Saturday, January 16, 1999

 

JUDGE ENDS FEDERAL OVERSIGHT OF VMI

Friday's ruling officially ends a nine-year legal battle that went all the way to the U.S. Supreme Court.

By MICHAEL HEMPHILL
THE ROANOKE TIMES

The civil rights lawsuit that prompted Virginia Military Institute to end its 157-year heritage as a male-only institution was dismissed Friday by a federal judge.

In his decision, U.S. District Judge Jackson Kiser ruled that VMI has fully complied with a 1996 court order that it open its ranks to women, and thus no longer requires federal oversight. "We feel like we've done a very good job of assimilating women here," said Col. Mike Strickler, VMI's spokesman. "The cadets did a great job. It was up to them to do the job right, and it will remain up to them to do the job right."

Friday's ruling officially ends a nine-year legal battle that went all the way to the U.S. Supreme Court. And VMI hopes the battle won't ever be sparked again.
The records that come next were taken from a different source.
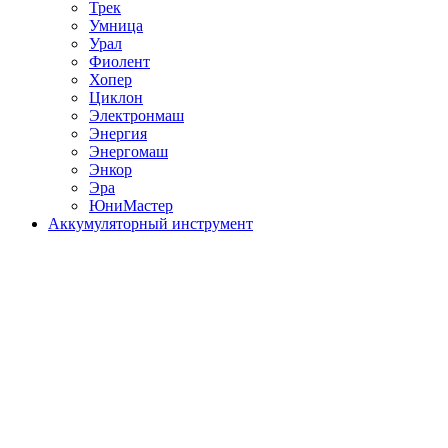
Трек
Умница
Урал
Фиолент
Хопер
Циклон
Электронмаш
Энергия
Энергомаш
Энкор
Эра
ЮниМастер
Аккумуляторный инструмент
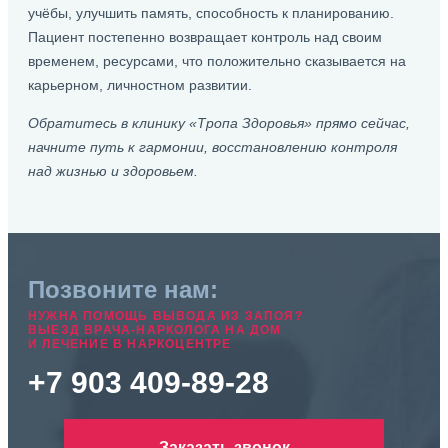
учёбы, улучшить память, способность к планированию.
Пациент постепенно возвращает контроль над своим
временем, ресурсами, что положительно сказывается на
карьерном, личностном развитии.
Обратитесь в клинику «Тропа Здоровья» прямо сейчас,
начните путь к гармонии, восстановлению контроля
над жизнью и здоровьем.
Позвоните нам:
НУЖНА ПОМОЩЬ ВЫВОДА ИЗ ЗАПОЯ?
ВЫЕЗД ВРАЧА-НАРКОЛОГА НА ДОМ
И ЛЕЧЕНИЕ В НАРКОЦЕНТРЕ
+7 903 409-89-28
Заказать звонок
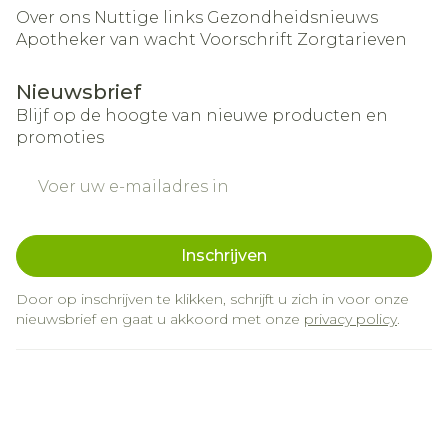
Over ons
Nuttige links
Gezondheidsnieuws
Apotheker van wacht
Voorschrift
Zorgtarieven
Nieuwsbrief
Blijf op de hoogte van nieuwe producten en
promoties
E-mail adres
Inschrijven
Door op inschrijven te klikken, schrijft u zich in voor onze
nieuwsbrief en gaat u akkoord met onze
privacy policy
.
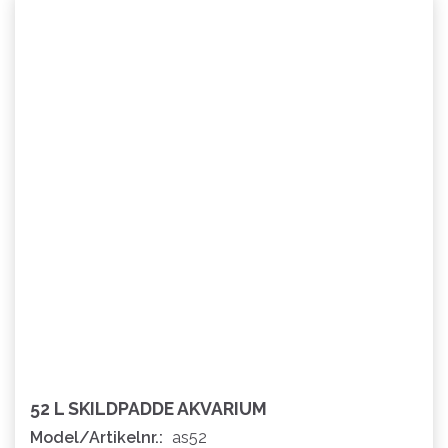
52 L SKILDPADDE AKVARIUM
Model/Artikelnr.:
as52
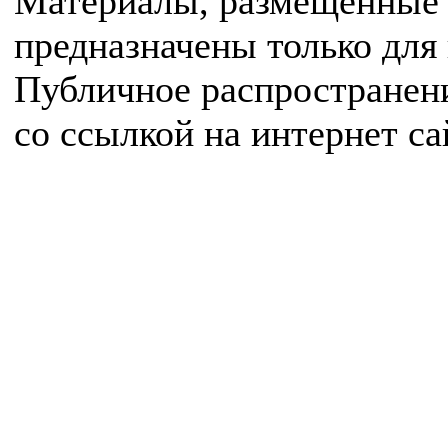
Материалы, размещенные 
предназначены только для
Публичное распространен
со ссылкой на интернет с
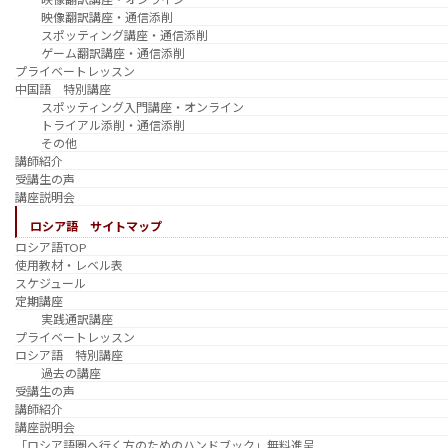
映像翻訳講座・通信添削
スポッティング講座・通信添削
ゲーム翻訳講座・通信添削
プライベートレッスン
中国語 特別講座
スポッティング入門講座・オンライン
トライアル添削・通信添削
その他
講師紹介
受講生の声
講座説明会
ロシア語 サイトマップ
ロシア語TOP
使用教材・レベル表
スケジュール
定期講座
実践通訳講座
プライベートレッスン
ロシア語 特別講座
過去の講座
受講生の声
講師紹介
講座説明会
「ロシア語圏へ行く方のためのハンドブック」無料進呈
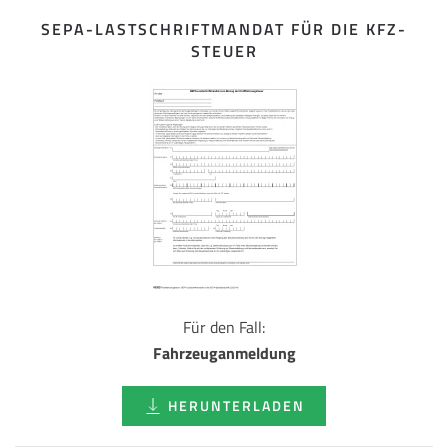
SEPA-LASTSCHRIFT­MANDAT FÜR DIE KFZ-
STEUER
Für den Fall:
Fahrzeuganmeldung
HERUNTERLADEN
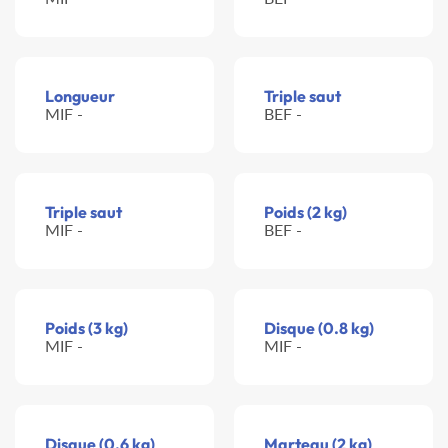
Longueur
Triple saut
MIF -
BEF -
Triple saut
Poids (2 kg)
MIF -
BEF -
Poids (3 kg)
Disque (0.8 kg)
MIF -
MIF -
Disque (0.6 kg)
Marteau (2 kg)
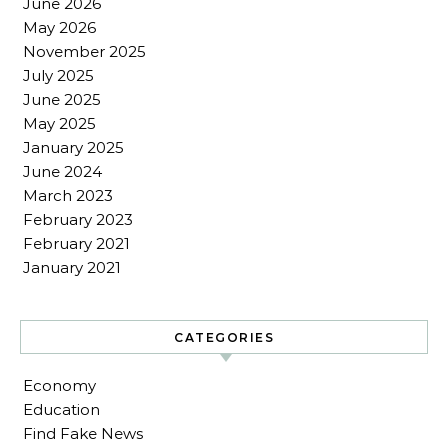
June 2026
May 2026
November 2025
July 2025
June 2025
May 2025
January 2025
June 2024
March 2023
February 2023
February 2021
January 2021
CATEGORIES
Economy
Education
Find Fake News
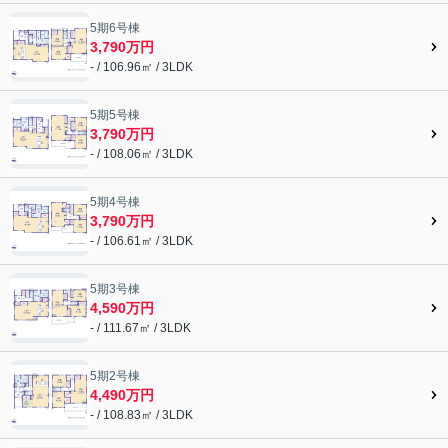
5期6号棟
3,790万円
- / 106.96㎡ / 3LDK
5期5号棟
3,790万円
- / 108.06㎡ / 3LDK
5期4号棟
3,790万円
- / 106.61㎡ / 3LDK
5期3号棟
4,590万円
- / 111.67㎡ / 3LDK
5期2号棟
4,490万円
- / 108.83㎡ / 3LDK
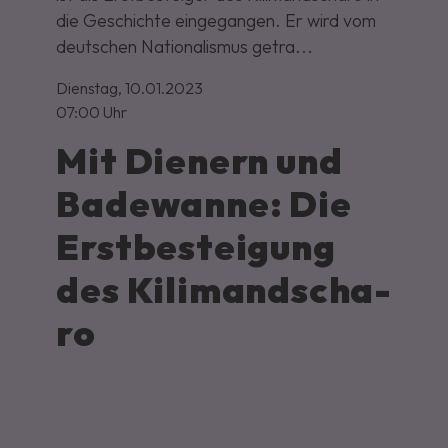
die Geschichte eingegangen. Er wird vom
deutschen Nationalismus getra...
Dienstag,
10.01.2023
07:00 Uhr
Mit Die­nern und
Ba­de­wan­ne: Die
Erst­be­stei­gung
des Ki­li­man­dscha­
ro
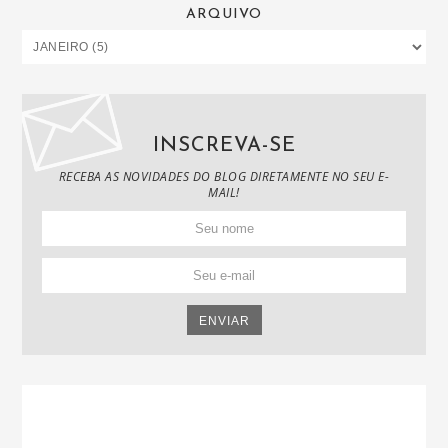
ARQUIVO
INSCREVA-SE
RECEBA AS NOVIDADES DO BLOG DIRETAMENTE NO SEU E-
MAIL!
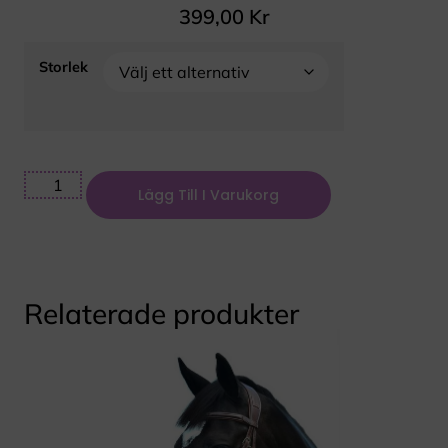
399,00
Kr
Storlek
Lägg Till I Varukorg
Relaterade produkter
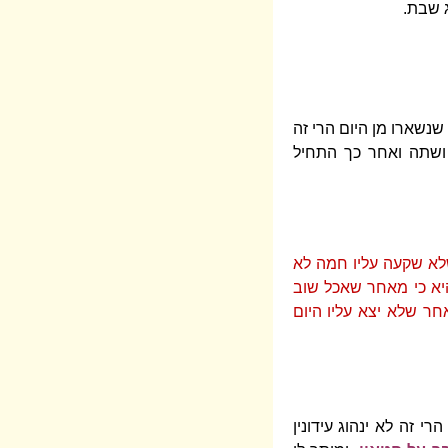
ג שבת.
נשארו מן היום הרי זה
 ושתה ואחר כך התחיל
שלא שקעה עליו חמה לא
יא כי מאחר שאכל שוב
חר שלא יצא עליו היום
 זה לא ינהוג עידונין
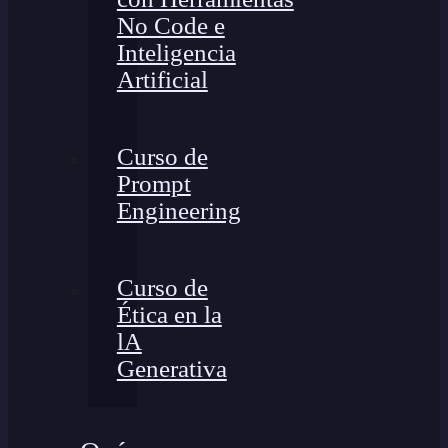
No Code e
Inteligencia
Artificial
Curso de
Prompt
Engineering
Curso de
Ética en la
lA
Generativa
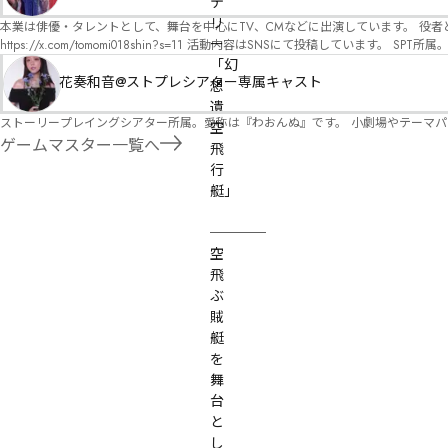
テ
オ）ですが、ファンタジー、デスゲーム、青春ものなど、ジャンルを問わず幅広く対応可能です！お任せください！ 《所属団体・店舗》 ★ 
GM) ★ ストーリープレイングシアター (GM) ★ フィネガンズ ウェイク (GM)
リ
本業は俳優・タレントとして、舞台を中心にTV、CMなどに出演しています。 役者としての視点から、皆様の物語体験を深めるお手伝いができればと思っています。
ー
https://x.com/tomomi018shin?s=11 活動内容はSNSにて投稿しています。 SPT所属。 ストーリープレイングシアター「星詠みの標」にてGMデビュー。 ボードゲーム×体感型演劇 イマ
ーシブカフェ「コアクト」(不定期開催)出演中。
「幻
花奏和音@ストプレシアター専属キャスト
想
遺
ストーリープレイングシアター所属。愛称は『わおんぬ』です。 小劇場やテーマ
空
ゲームマスター一覧へ
飛
行
艇」

────
空
飛
ぶ
賊
艇
を
舞
台
と
し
"We will obviously continue to monitor the situation here," Strickler pledged. "It's something at the forefront of our mind.

The U.S. Department of Justice filed the lawsuit in 1990 in U.S. District Court in Roanoke after a female high school student from Virginia complained that the military college refused to admit her because of her sex. The lawsuit claimed that the school had violated the Civil Rights Act of 1964 and the equal protection clause of the 14th Amendment to the Constitution, because it received federal taxpayer money, but barred half the population from admittance.

Kiser sided with VMI in dismissing the lawsuit a year later.

"VMI is a different type of institution," Kiser said in his opinion. "It has set its eye on the citizen-soldier and never veered from the path it has chosen to meet that goal. VMI truly marches to the beat of a different drummer, and I will permit it to continue to do so."

Kiser got a chance to revisit the case in 1994, after the 4th U.S. Circuit Court of Appeals overturned his original decision and directed VMI to go private, admit women, or come up with an alternate parallel plan.

Against objections from the Department of Justice and women's groups, Kiser approved a VMI proposal that provided for a publicly funded women's leadership institute at private Mary Baldwin College in Staunton.

In 1996, it was the U.S. Supreme Court's turn to weigh in. By a 7-1 majority, the justices ruled that if the state of Virginia chose to bar women from the "premier training" that VMI affords, it would have to do so without federal funding, which amounted to almost half the school's budget.

Faced with that reality, the VMI board of visitors, in a 9-8 vote, agreed to admit women in the fall of 1997. Thirty were admitted that year and 34 in 1998.

Strickler said the concerns many alumni had about women entering the school have been allayed.

"The main thing we did not want to do was change the basics of VMI," he said. "And women have not come here to do that."

Officials with the Department of Justice and the National Women's Law Center, which fought VMI's male-only admissions policy from the beginning, couldn't be reached for comment Friday.